**SOURCE MATERIAL**
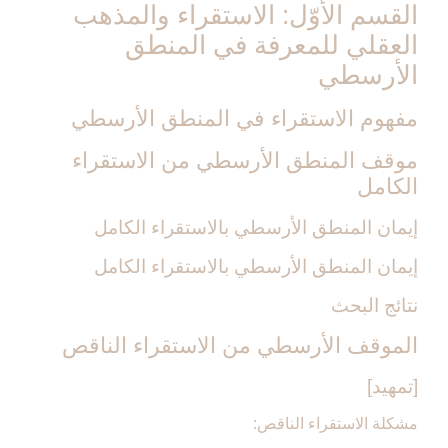
القسم الأوّل: الاستقراء والمذهب
العقلي للمعرفة في المنطق
الأرسطي‏
مفهوم الاستقراء في المنطق الأرسطي
موقف المنطق الأرسطي من الاستقراء
الكامل‏
إيمان المنطق الأرسطي بالاستقراء الكامل
إيمان المنطق الأرسطي بالاستقراء الكامل
نتائج البحث
الموقف الأرسطي من الاستقراء الناقص‏
[تمهيد]
مشكلة الاستقراء الناقص:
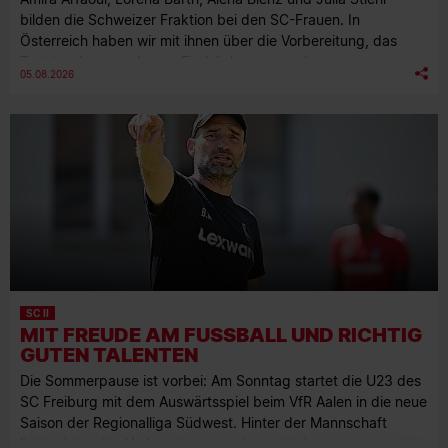
bilden die Schweizer Fraktion bei den SC-Frauen. In
Österreich haben wir mit ihnen über die Vorbereitung, das
Trainingslager und neue Eindrücke gesprochen.
05.08.2026
SC II
MIT FREUDE AM FUSSBALL UND RICHTIG G
UTEN TALENTEN
Die Sommerpause ist vorbei: Am Sonntag startet die U23 des
SC Freiburg mit dem Auswärtsspiel beim VfR Aalen in die neue
Saison der Regionalliga Südwest. Hinter der Mannschaft
liegen intensive Vorbereitungswochen mit einem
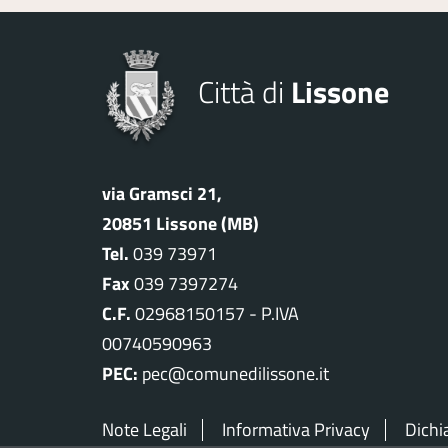
Città di
Lissone
via Gramsci 21,
20851 Lissone (MB)
Tel.
039 73971
Fax
039 7397274
C.F.
02968150157 - P.IVA
00740590963
PEC:
pec@comunedilissone.it
Note Legali
Informativa Privacy
Dichi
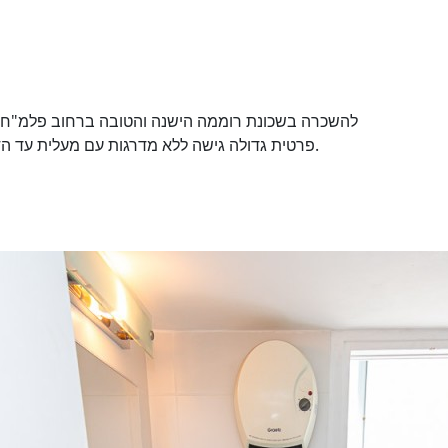
פרטית גדולה גישה ללא מדרגות עם מעלית עד הדירה. דירה עורפית ושקטה פונה לפארק ירוק מדהים.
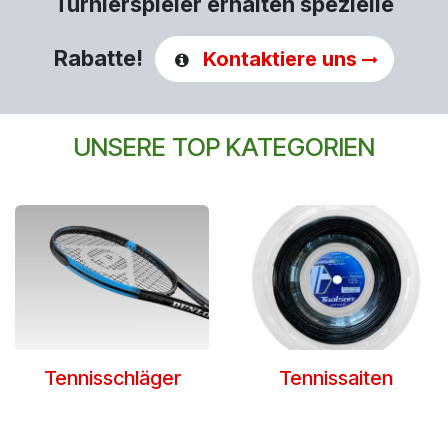
Turnierspieler erhalten spezielle
Rabatte!
Kontaktiere uns
UNSERE TOP KATEGORIEN
Tennisschläger
Tennissaiten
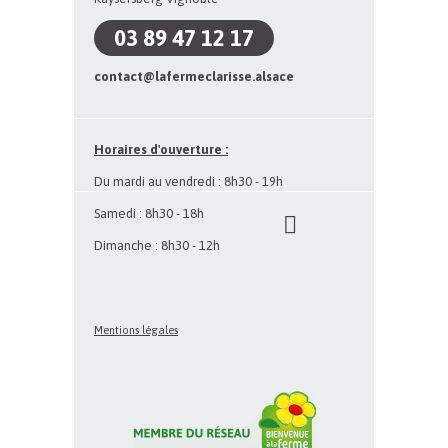
03 89 47 12 17
contact@lafermeclarisse.alsace
Horaires d'ouverture
:
Du mardi au vendredi : 8h30 - 19h
Samedi : 8h30 - 18h
Dimanche : 8h30 - 12h
Mentions légales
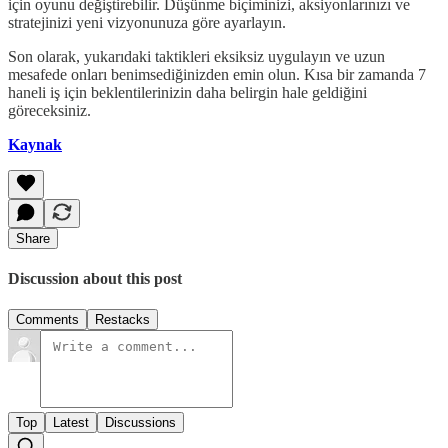
için oyunu değiştirebilir. Düşünme biçiminizi, aksiyonlarınızı ve
stratejinizi yeni vizyonunuza göre ayarlayın.
Son olarak, yukarıdaki taktikleri eksiksiz uygulayın ve uzun
mesafede onları benimsediğinizden emin olun. Kısa bir zamanda 7
haneli iş için beklentilerinizin daha belirgin hale geldiğini
göreceksiniz.
Kaynak
Share
Discussion about this post
Comments
Restacks
Top
Latest
Discussions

**TASK DIRECTIONS**
Every line of the records above must reappear exactly, though the pictures must not.

**YOUR SOLUTION**
القسم الأوّل: الاستقراء والمذهب
العقلي للمعرفة في المنطق
الأرسطي‏
مفهوم الاستقراء في المنطق الأرسطي
موقف المنطق الأرسطي من الاستقراء
الكامل‏
إيمان المنطق الأرسطي بالاستقراء الكامل
إيمان المنطق الأرسطي بالاستقراء الكامل
نتائج البحث
الموقف الأرسطي من الاستقراء الناقص‏
[تمهيد]
مشكلة الاستقراء الناقص:
bilden die Schweizer Fraktion bei den SC-Frauen. In
Österreich haben wir mit ihnen über die Vorbereitung, das
Trainingslager und neue Eindrücke gesprochen.
05.08.2026
SC II
MIT FREUDE AM FUSSBALL UND RICHTIG G
UTEN TALENTEN
Die Sommerpause ist vorbei: Am Sonntag startet die U23 des
SC Freiburg mit dem Auswärtsspiel beim VfR Aalen in die neue
Saison der Regionalliga Südwest. Hinter der Mannschaft
liegen intensive Vorbereitungswochen mit einem
Città di
Lissone
via Gramsci 21,
20851 Lissone (MB)
Tel.
039 73971
Fax
039 7397274
C.F.
02968150157 - P.IVA
00740590963
PEC:
pec@comunedilissone.it
Note Legali
Informativa Privacy
Dichi
פרטית גדולה גישה ללא מדרגות עם מעלית עד הדירה. דירה עורפית ושקטה פונה לפארק ירוק מדהים.
Turnierspieler erhalten spezielle
Rabatte!
Kontaktiere uns
UNSERE TOP KATEGORIEN
Tennisschläger
Tennissaiten
03 89 47 12 17
contact@lafermeclarisse.alsace
Horaires d'ouverture
:
Du mardi au vendredi : 8h30 - 19h
Samedi : 8h30 - 18h
Dimanche : 8h30 - 12h
Mentions légales
için oyunu değiştirebilir. Düşünme biçiminizi, aksiyonlarınızı ve
stratejinizi yeni vizyonunuza göre ayarlayın.
Son olarak, yukarıdaki taktikleri eksiksiz uygulayın ve uzun
mesafede onları benimsediğinizden emin olun. Kısa bir zamanda 7
haneli iş için beklentilerinizin daha belirgin hale geldiğini
göreceksiniz.
Kaynak
Share
Discussion about this post
Comments
Restacks
Top
Latest
Discussions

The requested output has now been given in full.